È nato l'Osservatorio sull’Economia del Turismo delle Camere di commercio realizzato con il contributo tecnico scientifico di Isnart e presentato nel corso del webinar “Turismo prossimo venturo: il rilancio riparte dai territori”, alla presenza del ministro per i beni e le attività culturali e per il turismo, Dario Franceschini.

“La situazione è veramente drammatica e occorre fare ogni sforzo per far ripartire un comparto così decisivo per il nostro Paese – sottolinea il presidente di Unioncamere, Carlo Sangalli -. Le Camere di commercio sono rimaste accanto alle imprese turistiche. Abbiamo investito per mettere in atto azioni tempestive, tagliate a misura di impresa: dal sostegno alla liquidità ai contributi per garantire la sicurezza dell’ospitalità sino agli interventi per la digitalizzazione”. Per Sangalli “il sistema camerale può contribuire alla ripartenza in collaborazione con le Regioni e il Governo. Il rilancio non può che passare dalle grandi priorità: innovazione e digitale, green e giovani anzitutto”.

“L’Osservatorio – Roberto Di Vincenzo, presidente di Isnart, l’Istituto di Ricerche Turistiche di Unioncamere – utilizza tecnologie avanzate per fornire dati e indicazioni che aiutano a comprendere in profondità la crisi, a studiarla, ad analizzarla e soprattutto ad anticiparne gli effetti e le ripercussioni sugli anni a venire. Risultati che le Camere di commercio mettono a disposizione delle imprese e dei decisori pubblici e privati”.

Oltre 600 milioni di microdati

L’Osservatorio Turismo Big Data è la piattaforma digitale italiana dedicata alla lettura, anche previsionale, dei fenomeni turistici di livello nazionale e locale che le Camere di commercio mettono a disposizione delle istituzioni e degli operatori economici.
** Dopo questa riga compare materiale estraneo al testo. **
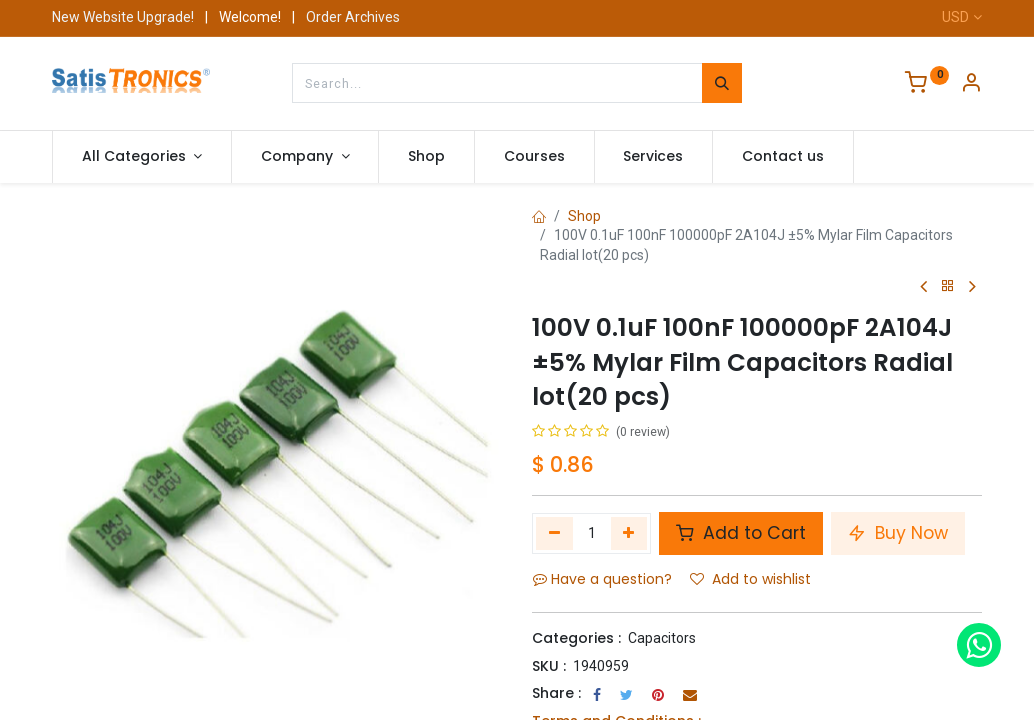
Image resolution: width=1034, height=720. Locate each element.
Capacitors (662, 638)
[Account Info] (971, 85)
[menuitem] (426, 157)
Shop (584, 216)
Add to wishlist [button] (750, 579)
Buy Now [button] (898, 533)
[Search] (722, 83)
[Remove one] (554, 533)
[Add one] (629, 533)
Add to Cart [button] (741, 533)
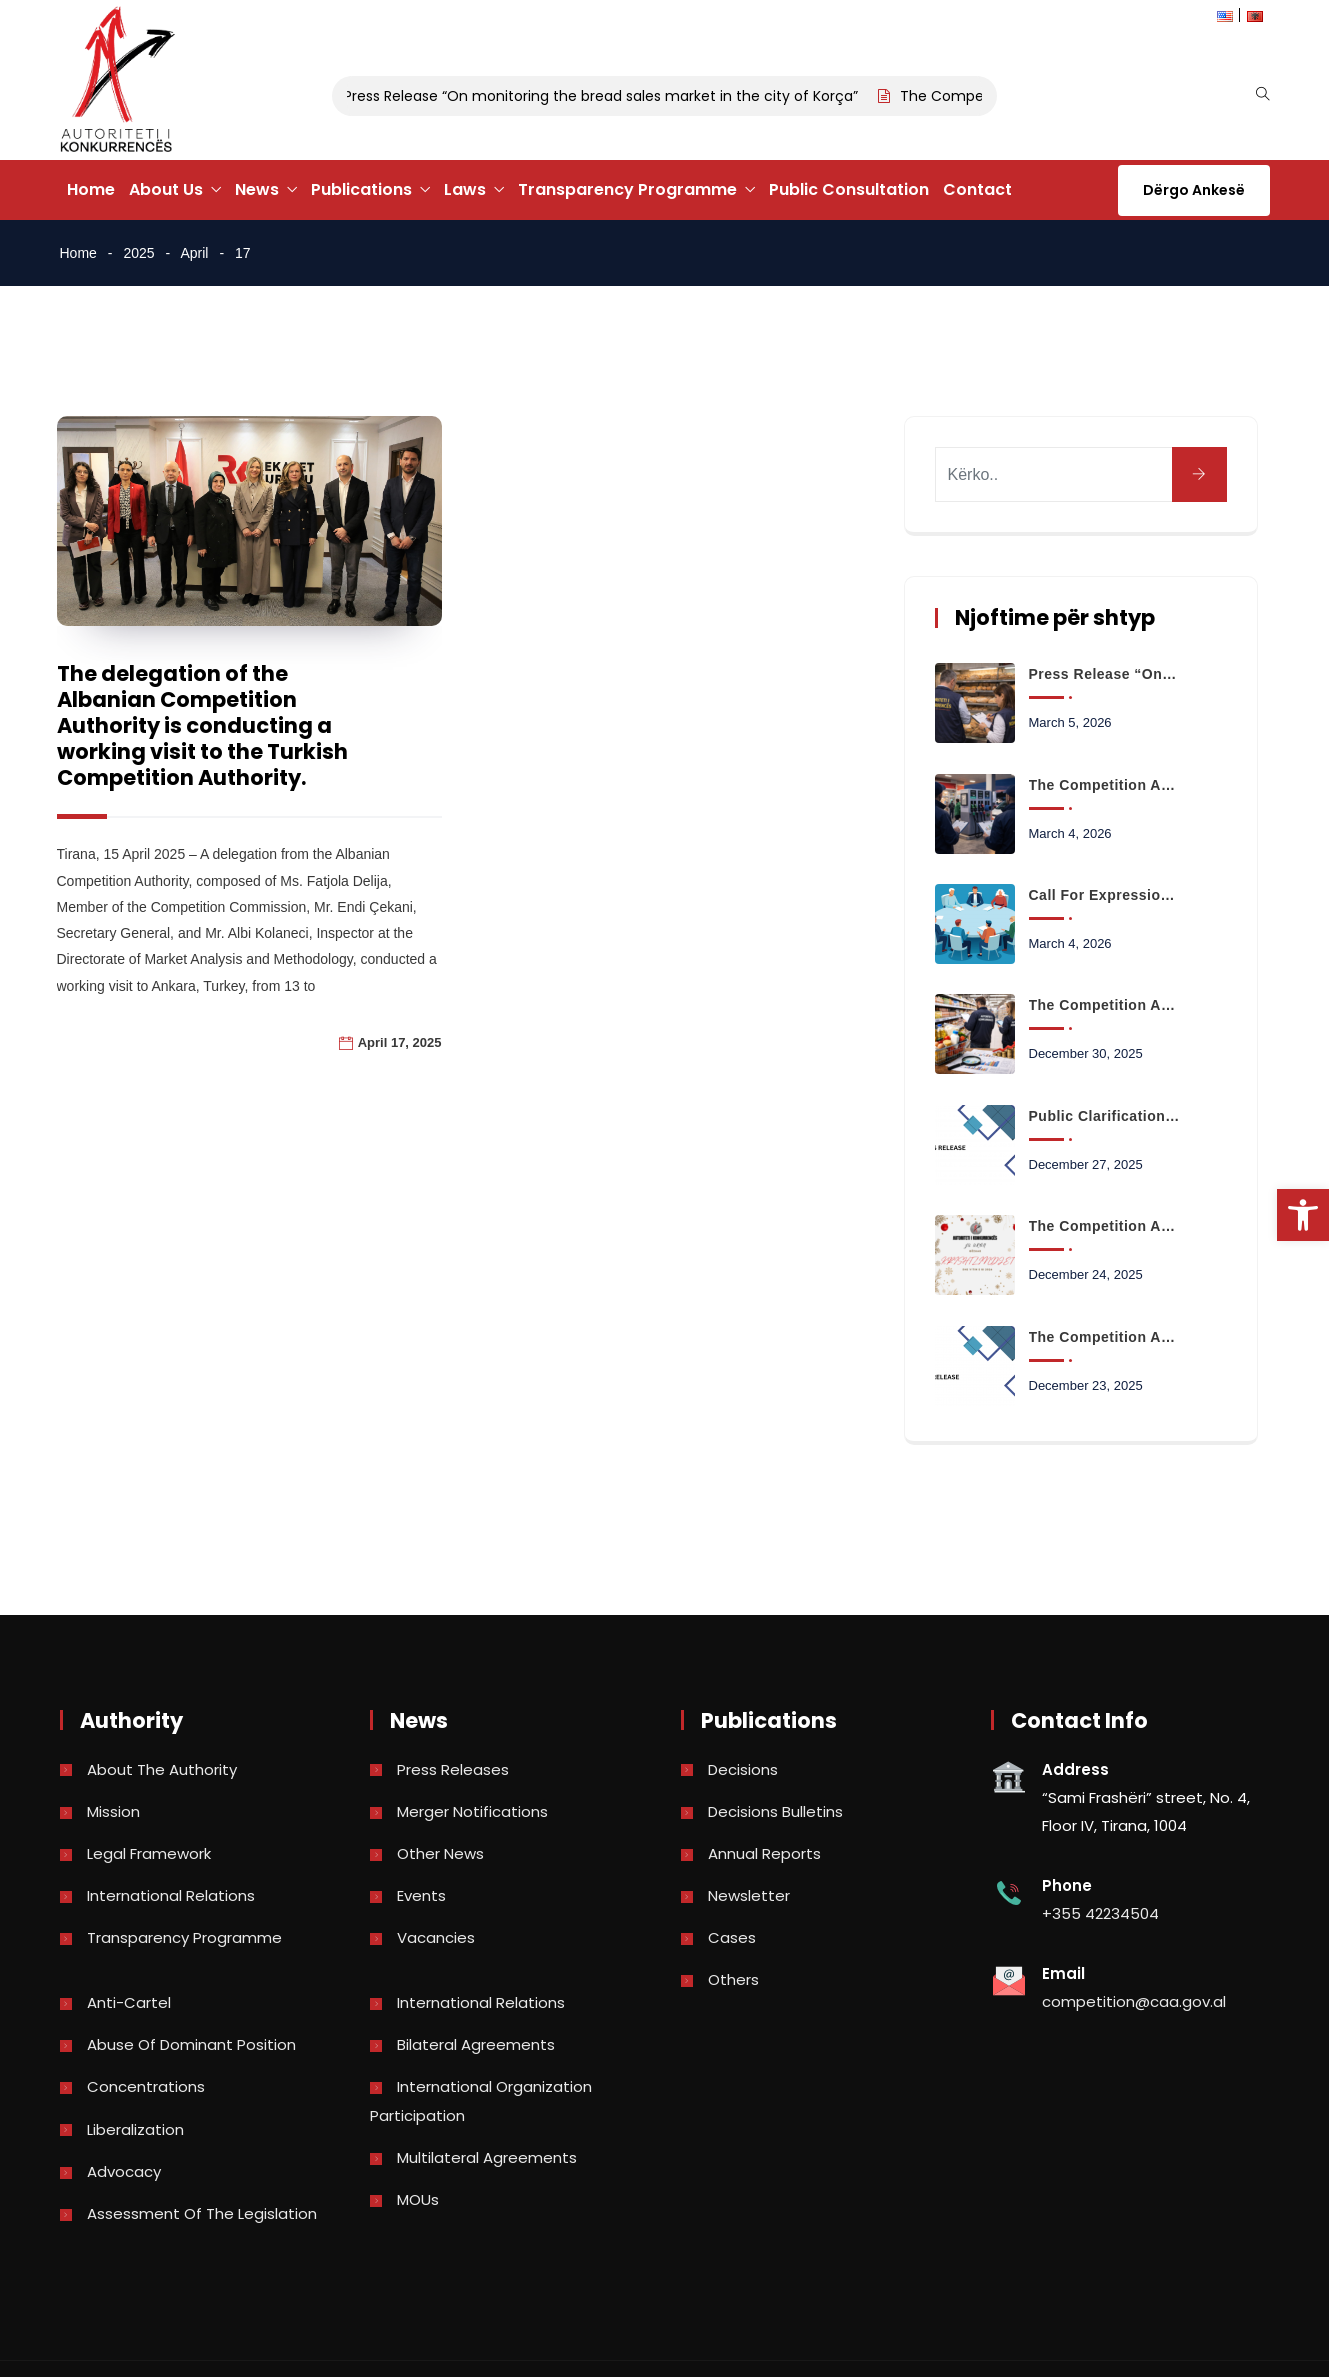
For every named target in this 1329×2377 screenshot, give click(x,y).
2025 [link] (138, 253)
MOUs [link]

La piattaforma raccoglie oltre 600 milioni di microdati acquisiti da fonti ufficiali, da open e big data, dall’interrogazione della rete e dei social network, consentendo analisi comparative su scala nazionale e locale fino alle singole destinazioni turistiche.
I dati vengono elaborati e restituiti attraverso cruscotti interattivi per rispondere a 4 esigenze fondamentali: 1) analisi della domanda: per sapere chi sono, da dove vengono e cosa cercano i turisti e costruire offerte mirate; 2) analisi dell’offerta: per conoscere composizione, tipologia e occupati delle imprese turistiche 3) analisi della competitività: per valutare l’attrattività delle imprese e delle destinazioni turistiche; 4) analisi predittiva: per individuare in anticipo come evolveranno i flussi turistici, in base al loro andamento storico e a fenomeni emergenti.

La mappa delle opportunità

La Mappa delle Opportunità, sviluppata per pianificare il futuro delle singole destinazioni turistiche, grazie ad algoritmi creati allo scopo, aggrega le variabili strutturali della destinazione turistica (caratteristiche, servizi e infrastrutture) con le informazioni della rete (reputazione, recensioni social e web). Per la prima volta si può valutare il grado di adeguatezza di una destinazione turistica ricavando informazioni fondamentali per il suo sviluppo e per la pianificazione dei territori ad essa collegati. Una analisi del territorio che permette di individuarne i punti di forza e di debolezza, ciò che esiste e ciò che manca, per svilupparne il potenziale.
Un modo innovativo per progettare le politiche di marketing territoriale e per intercettare le diverse tipologie di domanda turistica come quella culturale, sportiva, enogastronomica, spirituale e naturalistica. L’Osservatorio Turismo Big Data e la Mappa delle Opportunità sono due piattaforme digitali nate per fornire nuove risposte a nuove domande.